Prediction of Resistance and Self-Propulsion Characteristics of a Full-Scale Naval Ship by CFD-Based GEOSIM Method

Resistance and self-propulsion characteristics of a naval ship at full scale have been investigated by using Telfer’s GEOmetrically SIMilar (GEOSIM) method based on the computational fluid dynamics (CFD) approach. For this purpose, first, the resistance forces of the Office of Naval Research Tumblehome (ONRT) hull have been computed at different three model scales by using the overset mesh technique. The full-scale resistance and nominal wake fraction of the ONRT hull have been estimated by using Telfer’s GEOSIM method. Resistance and nominal wake fraction have then been compared with those of CFD at full scale. Later, the self-propulsion characteristics of the ONRT hull have been examined using Telfer’s GEOSIM method based on the CFD approach. Self-propulsion factors at the full-scale hull have been predicted by using the SST k–x turbulence model to involve 2-degrees of freedom ship motions (heave and pitch).
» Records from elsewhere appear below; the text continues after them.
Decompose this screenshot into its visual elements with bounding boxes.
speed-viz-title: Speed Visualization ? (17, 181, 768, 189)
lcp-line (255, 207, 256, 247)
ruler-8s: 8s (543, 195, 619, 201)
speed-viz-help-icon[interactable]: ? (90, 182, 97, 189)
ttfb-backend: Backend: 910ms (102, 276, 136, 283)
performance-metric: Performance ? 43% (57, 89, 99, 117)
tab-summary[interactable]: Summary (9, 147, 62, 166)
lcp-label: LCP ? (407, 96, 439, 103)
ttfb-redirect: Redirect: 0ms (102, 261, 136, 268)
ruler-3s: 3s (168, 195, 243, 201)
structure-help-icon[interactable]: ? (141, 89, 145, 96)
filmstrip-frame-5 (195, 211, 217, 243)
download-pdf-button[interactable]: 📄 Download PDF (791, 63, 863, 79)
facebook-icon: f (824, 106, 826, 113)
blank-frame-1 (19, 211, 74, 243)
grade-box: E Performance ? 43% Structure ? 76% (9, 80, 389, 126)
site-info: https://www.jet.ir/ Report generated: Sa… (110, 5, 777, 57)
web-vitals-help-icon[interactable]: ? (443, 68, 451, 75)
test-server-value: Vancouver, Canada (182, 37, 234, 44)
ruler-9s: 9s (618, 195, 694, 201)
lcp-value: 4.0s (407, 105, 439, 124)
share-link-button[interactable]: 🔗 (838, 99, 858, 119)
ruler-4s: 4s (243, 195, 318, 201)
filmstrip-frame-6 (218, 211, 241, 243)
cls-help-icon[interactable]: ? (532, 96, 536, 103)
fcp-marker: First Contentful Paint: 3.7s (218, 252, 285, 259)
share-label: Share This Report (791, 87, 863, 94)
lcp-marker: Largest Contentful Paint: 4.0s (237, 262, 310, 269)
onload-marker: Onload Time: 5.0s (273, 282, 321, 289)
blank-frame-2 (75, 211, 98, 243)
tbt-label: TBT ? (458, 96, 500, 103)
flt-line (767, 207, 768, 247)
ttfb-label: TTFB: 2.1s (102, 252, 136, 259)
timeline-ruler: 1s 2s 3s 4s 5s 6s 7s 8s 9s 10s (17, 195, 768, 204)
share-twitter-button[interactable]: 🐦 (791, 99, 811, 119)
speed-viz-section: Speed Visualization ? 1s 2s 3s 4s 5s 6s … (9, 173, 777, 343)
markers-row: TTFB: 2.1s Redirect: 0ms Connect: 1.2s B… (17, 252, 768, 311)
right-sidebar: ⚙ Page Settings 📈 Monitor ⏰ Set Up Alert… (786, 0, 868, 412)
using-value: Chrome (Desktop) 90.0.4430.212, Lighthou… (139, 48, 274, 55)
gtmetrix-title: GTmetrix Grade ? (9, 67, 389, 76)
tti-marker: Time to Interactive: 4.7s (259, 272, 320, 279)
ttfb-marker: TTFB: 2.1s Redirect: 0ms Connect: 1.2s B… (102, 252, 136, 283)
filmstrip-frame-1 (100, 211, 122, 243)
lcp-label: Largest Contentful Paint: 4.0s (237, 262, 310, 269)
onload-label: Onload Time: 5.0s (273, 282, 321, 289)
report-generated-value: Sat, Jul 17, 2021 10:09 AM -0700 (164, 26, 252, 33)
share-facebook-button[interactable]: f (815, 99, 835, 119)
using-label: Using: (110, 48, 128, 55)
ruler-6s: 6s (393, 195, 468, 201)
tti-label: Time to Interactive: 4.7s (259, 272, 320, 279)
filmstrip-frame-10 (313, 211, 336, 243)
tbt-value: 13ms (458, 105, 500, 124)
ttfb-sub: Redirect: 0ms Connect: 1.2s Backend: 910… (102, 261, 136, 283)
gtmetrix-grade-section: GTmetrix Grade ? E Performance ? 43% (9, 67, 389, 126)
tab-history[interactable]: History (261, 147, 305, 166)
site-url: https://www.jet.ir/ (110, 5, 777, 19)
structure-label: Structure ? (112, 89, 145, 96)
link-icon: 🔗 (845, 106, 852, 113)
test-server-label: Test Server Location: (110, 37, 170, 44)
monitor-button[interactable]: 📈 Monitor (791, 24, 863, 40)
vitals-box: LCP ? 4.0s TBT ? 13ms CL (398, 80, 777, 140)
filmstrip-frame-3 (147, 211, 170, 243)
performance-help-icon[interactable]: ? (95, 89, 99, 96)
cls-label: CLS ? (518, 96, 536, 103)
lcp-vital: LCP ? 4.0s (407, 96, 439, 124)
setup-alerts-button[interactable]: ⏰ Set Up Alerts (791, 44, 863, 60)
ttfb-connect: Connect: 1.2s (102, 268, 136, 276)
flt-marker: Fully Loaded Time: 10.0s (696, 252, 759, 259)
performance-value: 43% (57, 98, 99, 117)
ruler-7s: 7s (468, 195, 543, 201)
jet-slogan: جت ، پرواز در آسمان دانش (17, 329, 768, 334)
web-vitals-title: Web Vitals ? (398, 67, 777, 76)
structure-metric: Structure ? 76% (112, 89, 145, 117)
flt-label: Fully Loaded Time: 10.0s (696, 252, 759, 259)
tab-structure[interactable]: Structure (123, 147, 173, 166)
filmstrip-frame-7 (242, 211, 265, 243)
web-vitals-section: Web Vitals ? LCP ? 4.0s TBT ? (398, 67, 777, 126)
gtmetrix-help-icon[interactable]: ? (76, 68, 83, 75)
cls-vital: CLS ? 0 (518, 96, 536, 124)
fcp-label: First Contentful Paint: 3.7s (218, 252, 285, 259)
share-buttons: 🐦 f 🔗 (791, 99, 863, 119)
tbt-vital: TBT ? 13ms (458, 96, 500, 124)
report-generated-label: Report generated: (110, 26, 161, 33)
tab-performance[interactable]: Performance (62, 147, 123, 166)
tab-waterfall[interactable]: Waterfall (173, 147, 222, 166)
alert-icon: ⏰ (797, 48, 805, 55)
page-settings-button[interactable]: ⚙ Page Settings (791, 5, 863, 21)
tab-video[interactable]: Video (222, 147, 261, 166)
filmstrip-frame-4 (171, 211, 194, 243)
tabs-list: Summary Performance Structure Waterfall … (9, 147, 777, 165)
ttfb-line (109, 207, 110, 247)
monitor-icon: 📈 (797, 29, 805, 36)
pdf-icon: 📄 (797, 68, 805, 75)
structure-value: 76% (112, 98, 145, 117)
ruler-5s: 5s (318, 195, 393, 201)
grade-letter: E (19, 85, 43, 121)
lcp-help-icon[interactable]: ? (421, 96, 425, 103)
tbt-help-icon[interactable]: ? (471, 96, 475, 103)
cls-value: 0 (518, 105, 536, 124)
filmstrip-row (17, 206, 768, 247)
Rotational motion of the propeller has also been simulated by using the rigid body motion technique. The results calculated by Telfer’s GEOSIM method and the 1978 International Towing Tank Conference (ITTC) extrapolation technique have been compared with each other and discussed with those of the CFD approach at full scale. It was found that the full-scale results (both resistance and self-propulsion factors) predicted by Telfer’s GEOSIM method are closer to those of the CFD approach than those of the 1978 ITTC technique. It can be noted that Telfer’s GEOSIM method is fast, robust, and reliable and can be used as an alternative to the 1978 ITTC method for predicting the self-propulsion performance of a full-scale ship.